With its object oriented, generic approach and a wide range of profiles and levels, the emerging MPEG-4 video coding standard covers a much broader range of real time communication and broadcast applications than previous hybrid coding standards. This flexibility results in a much higher algorithmic complexity and significantly increased demands on processing power. The proposed MPEG-4 multimedia processor responds to these demands by integrating three programmable cores and a VLIW macroblock engine on a single chip, where each unit is adapted to the specific processing requirements of one algorithmic function class of MPEG-4. The 64-bit dual issue VLIW macroblock engine is optimized for the processing of high-throughput video data and carries most of the workload

of the chip. It has been extended with special instructions that speed-up execution of MPEG-4 video algorithms. The processor runs at 133 MHz and is capable to decode MPEG-4 ACE profile video in real time (single object, CCIR601, 2Mbit/s).

## Acknowledgements

The described work was partly funded by the German Bundesministerium für Wirtschaft und Technologie (BMWi) and was partly carried out within the framework of the MEDEA A116 project (M4M-MPEG fo(u)r Mobiles).

## 6. REFERENCES

- [1] ISO/IEC 11172-1/-2/-3, Information Technology, "Coding of moving pictures and associated audio for digital storage media at up to about 1.5 Mbit/s: Systems/Video/Audio," 1994.
- [2] ISO/IEC 13818-2, "Generic coding of moving pictures and associated audio, (MPEG-2), Part2: Video," Nov. 1993.
- [3] ISO/IEC JTC11/SC29/WG11 N2323, "Overview of the MPEG-4 standard," July 1998.
- [4] ISO/IEC JTC11/SC29/WG11 W2502, "ISO/IEC 14496-2. Final Draft International Standard.
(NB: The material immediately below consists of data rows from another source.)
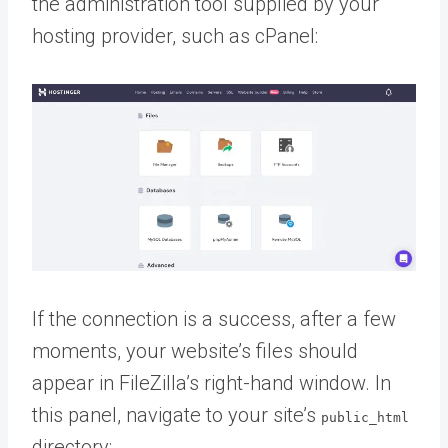
the administration tool supplied by your
hosting provider, such as cPanel:
If the connection is a success, after a few
moments, your website’s files should
appear in FileZilla’s right-hand window. In
this panel, navigate to your site’s
public_html
directory:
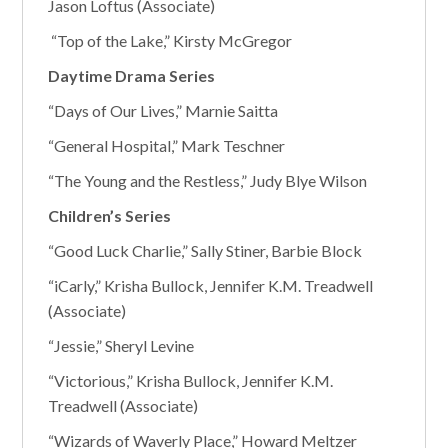
Jason Loftus (Associate)
“Top of the Lake,” Kirsty McGregor
Daytime Drama Series
“Days of Our Lives,” Marnie Saitta
“General Hospital,” Mark Teschner
“The Young and the Restless,” Judy Blye Wilson
Children’s Series
“Good Luck Charlie,” Sally Stiner, Barbie Block
“iCarly,” Krisha Bullock, Jennifer K.M. Treadwell
(Associate)
“Jessie,” Sheryl Levine
“Victorious,” Krisha Bullock, Jennifer K.M.
Treadwell (Associate)
“Wizards of Waverly Place,” Howard Meltzer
Part 2: Visual," Atlantic-City, October 1998.
- [5] L. Chiariglione, "Impact of MPEG Standards on Multimedia Industry," *Multimedia Signal Processing, Proceedings of the IEEE*, Vol. 86, No. 6, pp. 1222-1227, June 1998.
- [6] M. Berekovic, H.-J. Stolberg, M. B. Kulaczewski, P. Pirsch, H. Runge, H. Möller, J.Kneip, "Instruction Set Extensions for MPEG-4 Video," *Journal of VLSI Signal Processing Systems*, Vol. 23, No. 1, October 1999, pp. 27-50.
- [7] M. Berekovic, P. Pirsch, T. Selinger, K.-I. Wels, C. Miro, A. Lafage, C. Heer, G. Ghigo, "The TANGRAM Co-Processor for MPEG-4 Visual Compositing," *IEEE Intl. Workshop on Signal Processing Systems*, SIPS99, Oct. 99, pp. 311-320.
- [8] J. Kneip, S. Bauer, J. Volmer, B. Schmale, P. Kuhn, M. Reißmann, "The MPEG-4 Video Coding Standard - a VLSI point of view," *IEEE Intl. Workshop on Signal Processing Systems* SIPS98, Boston, Oct. 1998.